I don’t think we’re duty-bound to do anything much with these statues. People are claiming, ‘these are precious objects’. You know what? New Zealand has been putting the wrecking ball through precious objects for years.

Dr Felicity Barnes

Felicity herself has written a book: New Zealand’s London: A Colony and Its Metropolis (Auckland University Press) was based on her doctoral thesis, for which she’d won the award for the University’s best doctoral dissertation.

“My postgraduate work was supervised by James Belich and as an undergraduate I was taught by Keith Sinclair. I was very fortunate and that’s one of the great things for students at Auckland – the best New Zealand historians are extremely accessible.”

What began as a masters thesis of 40,000 words soon turned into a PhD.

“I was as surprised as the next person that it won the thesis prize because arts theses aren’t often the big winners.”

But the win reaffirmed her decision to have returned to study and academia.

“It’s an incredibly validating experience to have that happen because when you’re working on a thesis, as anyone who’s done it knows, you become very inturned.

“You do an intense amount of work and it’s quite easy to say to yourself ‘who else in the entire universe cares about this?’

“It endorsed the subject area and what I was trying to do with it. It was a huge thesis and was a hugely enjoyable process, but turning the thesis into a book was not so hugely enjoyable!”

However, it came to be by moving the arguments forward from the thesis and adding fresh material.

Asked if such historians are always objective in their framing of New Zealand history, she pauses.

“There are quite strong narrative voices running through sole author projects. Yes, most of them are advancing an argument and they’ve got a point of view and I think that’s what makes them interesting.

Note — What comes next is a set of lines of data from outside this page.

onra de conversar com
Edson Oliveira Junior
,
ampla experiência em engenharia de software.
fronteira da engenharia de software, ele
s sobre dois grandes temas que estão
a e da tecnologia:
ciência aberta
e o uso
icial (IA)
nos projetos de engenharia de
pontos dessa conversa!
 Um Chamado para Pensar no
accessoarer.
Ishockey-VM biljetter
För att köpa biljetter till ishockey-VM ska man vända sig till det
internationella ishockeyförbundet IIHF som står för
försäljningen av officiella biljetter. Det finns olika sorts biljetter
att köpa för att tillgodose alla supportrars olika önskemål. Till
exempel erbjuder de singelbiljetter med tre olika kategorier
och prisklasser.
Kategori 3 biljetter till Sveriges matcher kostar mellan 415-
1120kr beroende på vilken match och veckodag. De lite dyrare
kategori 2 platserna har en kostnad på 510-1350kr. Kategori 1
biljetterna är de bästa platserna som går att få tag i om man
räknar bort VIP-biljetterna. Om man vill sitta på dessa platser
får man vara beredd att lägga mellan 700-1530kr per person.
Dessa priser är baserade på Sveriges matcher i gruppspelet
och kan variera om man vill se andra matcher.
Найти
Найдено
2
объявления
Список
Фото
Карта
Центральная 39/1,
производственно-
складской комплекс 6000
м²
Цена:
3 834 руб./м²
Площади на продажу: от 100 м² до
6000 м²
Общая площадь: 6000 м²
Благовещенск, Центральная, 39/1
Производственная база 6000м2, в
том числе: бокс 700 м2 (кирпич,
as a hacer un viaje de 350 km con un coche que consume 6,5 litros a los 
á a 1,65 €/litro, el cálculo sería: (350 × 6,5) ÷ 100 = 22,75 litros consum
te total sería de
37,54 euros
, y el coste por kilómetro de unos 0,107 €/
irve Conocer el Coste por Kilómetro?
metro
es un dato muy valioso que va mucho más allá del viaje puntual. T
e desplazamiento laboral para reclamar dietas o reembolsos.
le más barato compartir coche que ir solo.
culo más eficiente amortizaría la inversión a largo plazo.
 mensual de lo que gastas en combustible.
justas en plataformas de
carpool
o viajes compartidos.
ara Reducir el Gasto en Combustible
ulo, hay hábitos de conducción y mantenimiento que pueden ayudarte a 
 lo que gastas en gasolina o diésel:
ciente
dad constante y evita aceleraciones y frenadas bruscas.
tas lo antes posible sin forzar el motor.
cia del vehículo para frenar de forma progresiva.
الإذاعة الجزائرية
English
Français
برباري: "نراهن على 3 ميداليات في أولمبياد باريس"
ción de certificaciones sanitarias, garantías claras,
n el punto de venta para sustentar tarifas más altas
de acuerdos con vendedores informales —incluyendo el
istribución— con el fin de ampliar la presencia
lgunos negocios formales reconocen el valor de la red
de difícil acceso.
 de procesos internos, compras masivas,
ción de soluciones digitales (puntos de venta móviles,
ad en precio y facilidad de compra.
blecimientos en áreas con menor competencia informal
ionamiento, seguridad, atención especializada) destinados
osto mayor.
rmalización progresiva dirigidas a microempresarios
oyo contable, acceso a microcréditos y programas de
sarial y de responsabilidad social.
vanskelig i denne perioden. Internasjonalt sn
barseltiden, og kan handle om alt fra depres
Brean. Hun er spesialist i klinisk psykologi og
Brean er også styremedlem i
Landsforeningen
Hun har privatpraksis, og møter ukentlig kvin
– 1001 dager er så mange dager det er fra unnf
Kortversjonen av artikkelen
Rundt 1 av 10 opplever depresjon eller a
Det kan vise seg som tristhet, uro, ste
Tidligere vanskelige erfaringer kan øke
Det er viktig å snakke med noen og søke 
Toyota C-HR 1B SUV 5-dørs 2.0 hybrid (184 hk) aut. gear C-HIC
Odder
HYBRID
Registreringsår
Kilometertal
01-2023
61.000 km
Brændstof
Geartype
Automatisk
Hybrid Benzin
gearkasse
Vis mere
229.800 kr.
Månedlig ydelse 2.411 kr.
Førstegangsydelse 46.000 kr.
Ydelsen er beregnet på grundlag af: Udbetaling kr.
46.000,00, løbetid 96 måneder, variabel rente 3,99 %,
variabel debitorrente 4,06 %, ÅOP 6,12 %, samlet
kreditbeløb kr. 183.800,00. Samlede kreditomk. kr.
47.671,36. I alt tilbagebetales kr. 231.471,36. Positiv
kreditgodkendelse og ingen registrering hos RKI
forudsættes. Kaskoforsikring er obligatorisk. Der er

We want people to come through with an idea, with a thesis.”

She says her students often discover there’s more to New Zealand history than they expected.

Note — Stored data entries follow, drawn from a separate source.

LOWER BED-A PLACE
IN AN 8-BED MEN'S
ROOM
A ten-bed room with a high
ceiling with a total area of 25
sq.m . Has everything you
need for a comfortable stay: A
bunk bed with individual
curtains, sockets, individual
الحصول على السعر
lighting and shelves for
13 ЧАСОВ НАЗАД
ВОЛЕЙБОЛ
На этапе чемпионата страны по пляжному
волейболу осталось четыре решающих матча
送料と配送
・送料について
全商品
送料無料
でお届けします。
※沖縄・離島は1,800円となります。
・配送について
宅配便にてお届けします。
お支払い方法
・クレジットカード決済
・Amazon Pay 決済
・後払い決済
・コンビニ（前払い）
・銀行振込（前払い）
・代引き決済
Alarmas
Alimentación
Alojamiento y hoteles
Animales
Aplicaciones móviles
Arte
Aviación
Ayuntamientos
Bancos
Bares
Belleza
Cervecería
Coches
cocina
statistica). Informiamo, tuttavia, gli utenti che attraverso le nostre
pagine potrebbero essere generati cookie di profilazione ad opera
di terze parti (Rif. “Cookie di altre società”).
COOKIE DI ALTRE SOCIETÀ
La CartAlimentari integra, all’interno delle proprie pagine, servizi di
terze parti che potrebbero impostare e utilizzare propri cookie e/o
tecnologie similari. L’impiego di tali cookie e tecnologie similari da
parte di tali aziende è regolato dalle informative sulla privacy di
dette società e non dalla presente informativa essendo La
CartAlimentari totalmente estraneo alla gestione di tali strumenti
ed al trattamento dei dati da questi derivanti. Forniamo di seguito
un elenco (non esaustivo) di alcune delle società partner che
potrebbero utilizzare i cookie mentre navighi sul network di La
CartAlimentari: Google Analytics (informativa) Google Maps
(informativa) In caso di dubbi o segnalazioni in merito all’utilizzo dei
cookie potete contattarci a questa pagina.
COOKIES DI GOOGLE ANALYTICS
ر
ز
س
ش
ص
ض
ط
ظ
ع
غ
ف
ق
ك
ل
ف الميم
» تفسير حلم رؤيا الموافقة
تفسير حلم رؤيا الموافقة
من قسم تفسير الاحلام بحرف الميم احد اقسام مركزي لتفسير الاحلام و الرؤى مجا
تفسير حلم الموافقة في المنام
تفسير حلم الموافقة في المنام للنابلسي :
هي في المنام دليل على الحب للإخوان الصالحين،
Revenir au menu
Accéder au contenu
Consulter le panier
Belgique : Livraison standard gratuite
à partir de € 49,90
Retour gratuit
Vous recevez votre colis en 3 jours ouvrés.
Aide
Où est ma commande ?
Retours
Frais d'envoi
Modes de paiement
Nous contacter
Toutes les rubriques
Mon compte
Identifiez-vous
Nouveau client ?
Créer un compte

“One of the things my third-year class has been doing is going out and photographing commemorative items, statues, school gates, even household items and interpreting what they mean. So, they’re shifting their vision of what constitutes history, and realising the archive isn’t just acts of parliament, it’s material culture around them. They just need to go and find it.”

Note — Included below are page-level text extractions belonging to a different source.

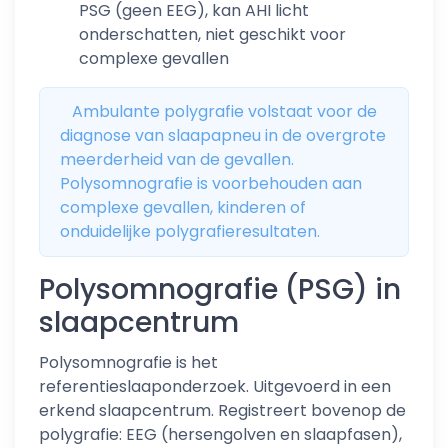
PSG (geen EEG), kan AHI licht
onderschatten, niet geschikt voor
complexe gevallen
Ambulante polygrafie volstaat voor de
diagnose van slaapapneu in de overgrote
meerderheid van de gevallen.
Polysomnografie is voorbehouden aan
complexe gevallen, kinderen of
onduidelijke polygrafieresultaten.
Polysomnografie (PSG) in
slaapcentrum
Polysomnografie is het
referentieslaaponderzoek. Uitgevoerd in een
erkend slaapcentrum. Registreert bovenop de
polygrafie: EEG (hersengolven en slaapfasen),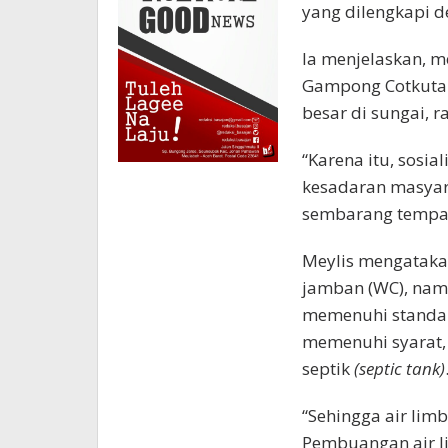
yang dilengkapi d
Ia menjelaskan, m
Gampong Cotkuta 
besar di sungai, r
“Karena itu, sosia
kesadaran masyara
sembarang tempat,
Meylis mengatakan
jamban (WC), namu
memenuhi standar
memenuhi syarat, 
septik
(septic tank)
“Sehingga air lim
Pembuangan air l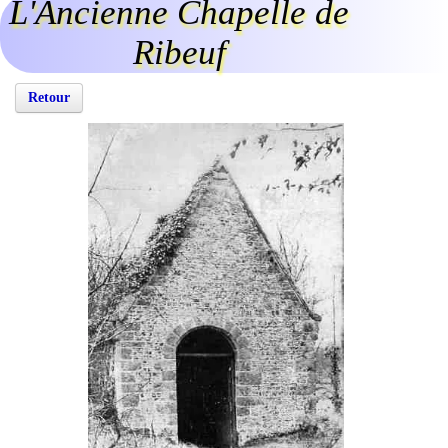
L'Ancienne Chapelle de
Ribeuf
Retour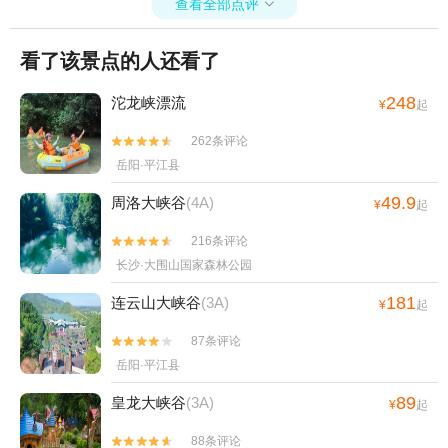
查看全部点评

看了该景点的人还看了
248
沱龙峡漂流
¥
起
262条评论


岳阳·平江县
49.9
周洛大峡谷
(4A)
¥
起
216条评论


长沙·大围山国家森林公园
181
连云山大峡谷
(3A)
¥
起
87条评论


岳阳·平江县
89
皇龙大峡谷
(3A)
¥
起
88条评论



Earlier this year, Felicity wrote an opinion piece on statues for Newsroom, saying: “[I’m] not convinced that Marmaduke Nixon, or Sir George Grey, should take up much more historical space than they already have. If it is no longer right to have them on a public pedestal – which is the literal function of statues, then perhaps we should not grant them the dignity of a display case.”

She received a lot of feedback on her opinion and wasn’t suggesting we try to rewrite history.

“No, we could follow the example of other countries where they have ‘redundant statue’ parks. For example, post-Soviet countries have piles of statues of Lenin they don’t look at anymore. They just bundle them off.

“I don’t think we’re duty-bound to do anything much with them. This is a funny thing, suddenly people are claiming, ‘these are precious objects’. You know what? New Zealand has been putting the wrecking ball through precious objects for years, whether it’s His Majesty’s Theatre in Auckland or colonial villas in streets near you.

“Suddenly we become precious about this one little thing. What’s interesting is not the object but the provocative nature of the suggestion. It exposes a little bit of a raw spot in the New Zealand psyche … we’re getting energised about that and being uncomfortable about our history.”

She says some of the statues aren’t even good examples of art.

“We could always offer them to descendants of the sculptor’s family and they could stick them on their front lawns and put up the appropriate plaque saying, ‘I only like this because my dad did it’.

– Denise Montgomery
 

This article first appeared in the September 2020 edition of UniNews.